Identical Strangers is right up my ally. I am an identical twin that was also adopted but I was adopted with my twin. Alot of how you were raised about adoption makes a huge difference. My parents always told us about our adoption and how we were chosen. I always loved being an identical twin. The two sisters that are reunited in Identical Strangers find it exciting to meet each other and share characteristics. Elyse seems more interested at times and wants to have that twin bond. They seem to like alot of the same things but what caught me was the thought process for these ladies. I know just what they mean when they finish each other sentences. My twin Nancy and I do that as well as act on things without any communication between us to do things. It is really odd. No one can understand what we are doing or not talking about but we do. I married the brother of an identical twin and Tom knew how the communication went between his own brothers and caught on quickly! I also have fraternal twins myself and even though they are 1000 miles apart its amazing how they post the same thing on facebook at the same time. Now is this nature? I personally loved the book and would love to get to read more stories about twins of all kinds. Would surely recommend this. I believe there are readers out there that are secretly WANTING to be a twin so they won't read about them.
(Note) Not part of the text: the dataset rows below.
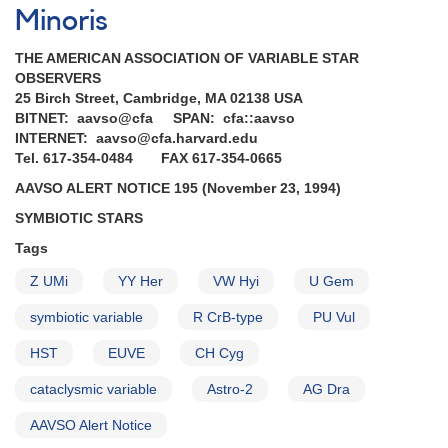
Minoris
THE AMERICAN ASSOCIATION OF VARIABLE STAR
OBSERVERS
25 Birch Street, Cambridge, MA 02138 USA
BITNET: aavso@cfa SPAN: cfa::aavso
INTERNET: aavso@cfa.harvard.edu
Tel. 617-354-0484 FAX 617-354-0665
AAVSO ALERT NOTICE 195 (November 23, 1994)
SYMBIOTIC STARS
Tags
Z UMi
YY Her
VW Hyi
U Gem
symbiotic variable
R CrB-type
PU Vul
HST
EUVE
CH Cyg
cataclysmic variable
Astro-2
AG Dra
AAVSO Alert Notice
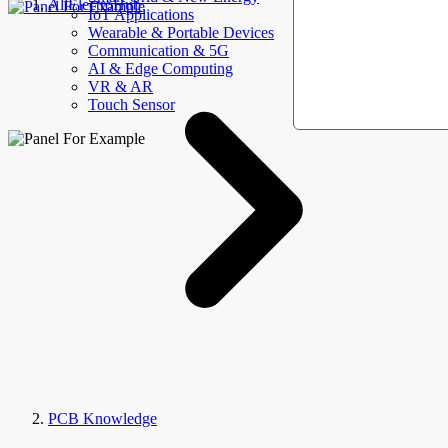
AllElectroHub
IoT Applications
Wearable & Portable Devices
Communication & 5G
AI & Edge Computing
VR & AR
Touch Sensor
PCB Knowledge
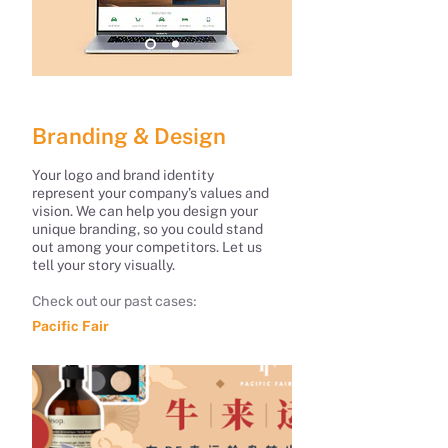
Branding & Design
Your logo and brand identity
represent your company’s values and
vision. We can help you design your
unique branding, so you could stand
out among your competitors. Let us
tell your story visually.
Check out our past cases:
Pacific Fair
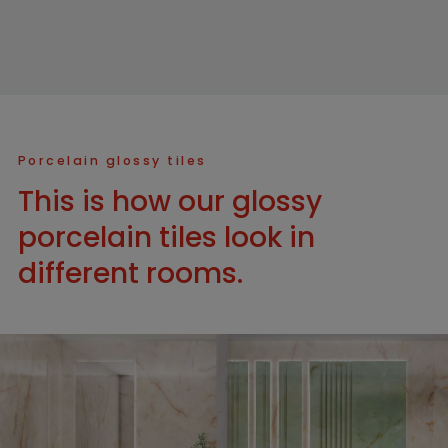
Porcelain glossy tiles
This is how our glossy
porcelain tiles look in
different rooms.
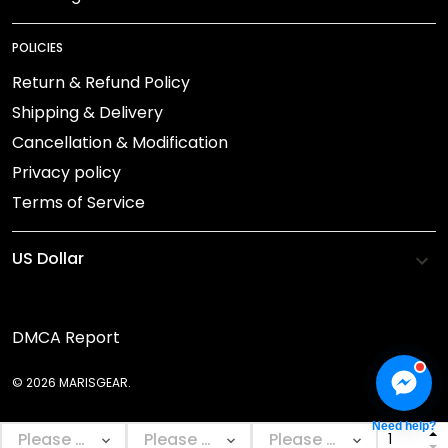
POLICIES
Return & Refund Policy
Shipping & Delivery
Cancellation & Modification
Privacy policy
Terms of Service
DMCA Report
© 2026 MARISGEAR.
Need help?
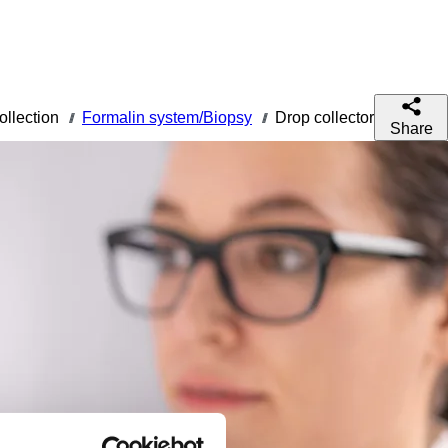
ollection
Formalin system/Biopsy
Drop collector
///
///
Share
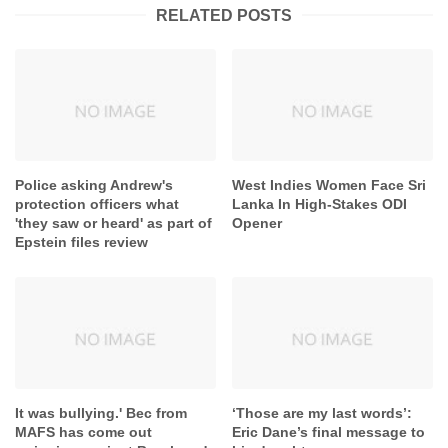
RELATED POSTS
Police asking Andrew's
West Indies Women Face Sri
protection officers what
Lanka In High-Stakes ODI
'they saw or heard' as part of
Opener
Epstein files review
It was bullying.' Bec from
‘Those are my last words’:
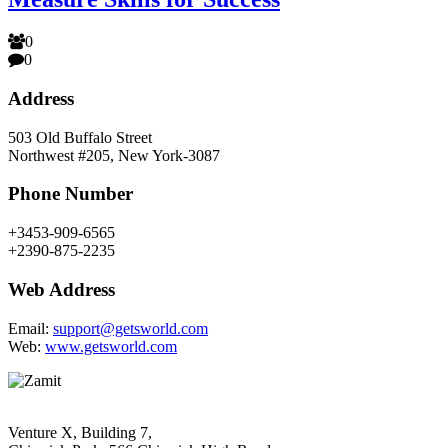
0
0
Address
503 Old Buffalo Street
Northwest #205, New York-3087
Phone Number
+3453-909-6565
+2390-875-2235
Web Address
Email:
support@getsworld.com
Web:
www.getsworld.com
Venture X, Building 7,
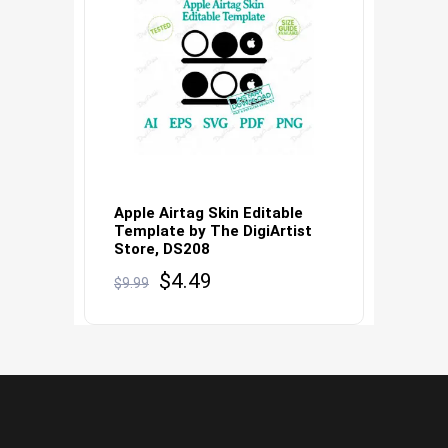
Apple Airtag Skin Editable
Template by The DigiArtist
Store, DS208
Original
Current
$
4.49
$
9.99
price
price
was:
is:
$9.99.
$4.49.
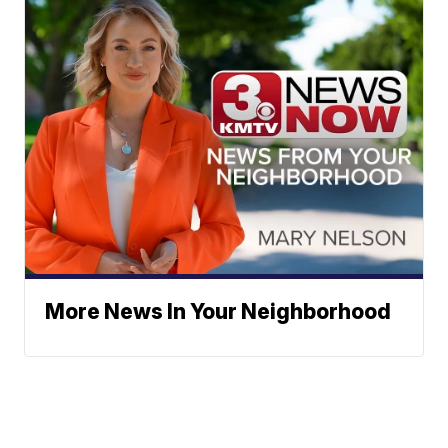
More News In Your Neighborhood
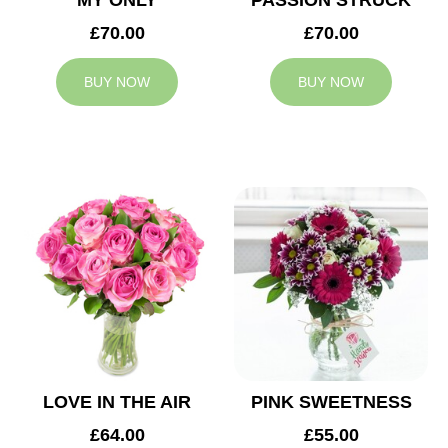
MY ONLY
PASSION STRUCK
£70.00
£70.00
BUY NOW
BUY NOW
LOVE IN THE AIR
PINK SWEETNESS
£64.00
£55.00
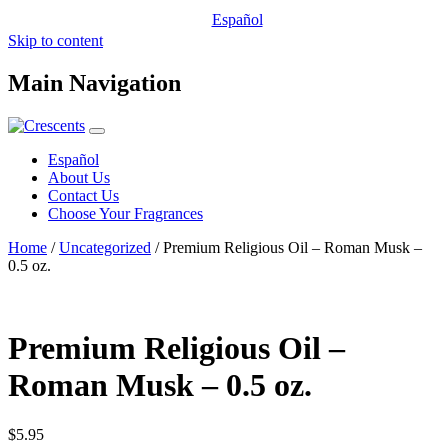
Español
Skip to content
Main Navigation
Español
About Us
Contact Us
Choose Your Fragrances
Home
/
Uncategorized
/ Premium Religious Oil – Roman Musk –
0.5 oz.
Premium Religious Oil –
Roman Musk – 0.5 oz.
$
5.95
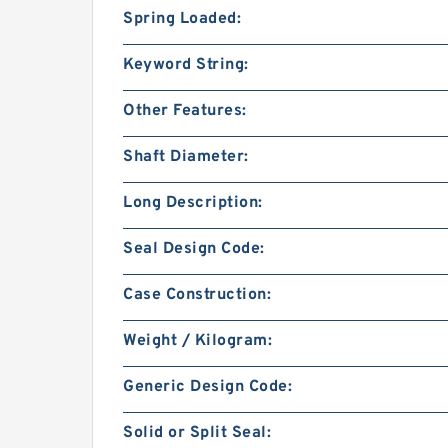
Spring Loaded:
Keyword String:
Other Features:
Shaft Diameter:
Long Description:
Seal Design Code:
Case Construction:
Weight / Kilogram:
Generic Design Code:
Solid or Split Seal:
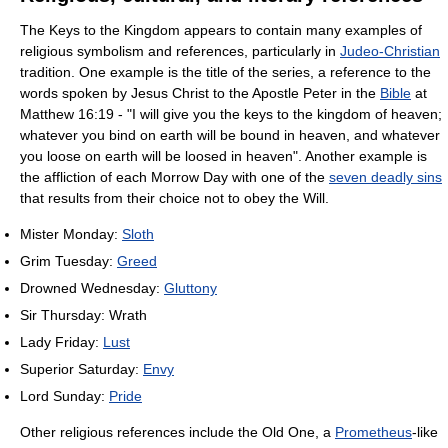
The Keys to the Kingdom appears to contain many examples of
religious symbolism and references, particularly in
Judeo-Christian
tradition. One example is the title of the series, a reference to the
words spoken by Jesus Christ to the Apostle Peter in the
Bible
at
Matthew 16:19 - "I will give you the keys to the kingdom of heaven;
whatever you bind on earth will be bound in heaven, and whatever
you loose on earth will be loosed in heaven". Another example is
the affliction of each Morrow Day with one of the
seven deadly sins
that results from their choice not to obey the Will.
Mister Monday:
Sloth
Grim Tuesday:
Greed
Drowned Wednesday:
Gluttony
Sir Thursday: Wrath
Lady Friday:
Lust
Superior Saturday:
Envy
Lord Sunday:
Pride
Other religious references include the Old One, a
Prometheus
-like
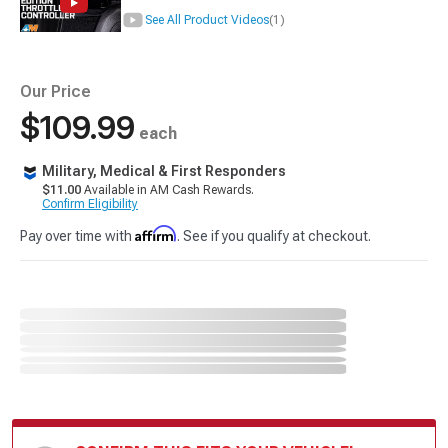
See All Product Videos
(1)
Our Price
$109.99
each
Military, Medical & First Responders
$11.00
Available in AM Cash Rewards.
Confirm Eligibility
Affirm
Pay over time with
. See if you qualify at checkout.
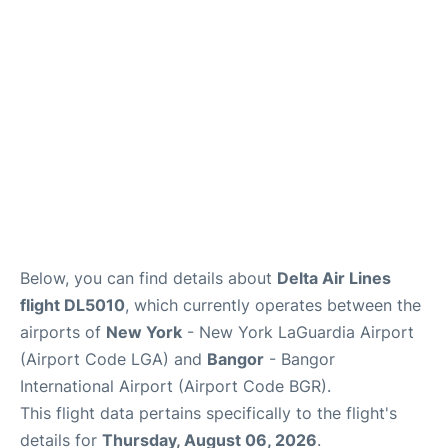
Reviews
FAQs
Below, you can find details about
Delta Air Lines
flight DL5010
, which currently operates between the
airports of
New York
- New York LaGuardia Airport
(Airport Code LGA) and
Bangor
- Bangor
International Airport (Airport Code BGR).
This flight data pertains specifically to the flight's
details for
Thursday, August 06, 2026
.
Wow, what an amazing book. You may have just seen these authors on the Today Show a couple of Fridays ago, and their book is really worth reading.
The books starts out with both women finding out they have a twin from the adoption agency they were adopted from. It continues with each woman's perspective on how they felt when they found out, what changed in their lives and such. One of the authors was very upset to learn she had a sister and a twin, she was very content in her life and hoped that her twin did want her to be more than she could be to her.
The book also talks about the scientific study they were a part of (the reason for their separation), yet does not answer many questions as the notes to the research (never published) are currently at the Yale Library closed to researchers till 2066.
Any mother would like this book, also any adoptees or those looking to adopt. However, anyone can enjoy the book as it is a great story.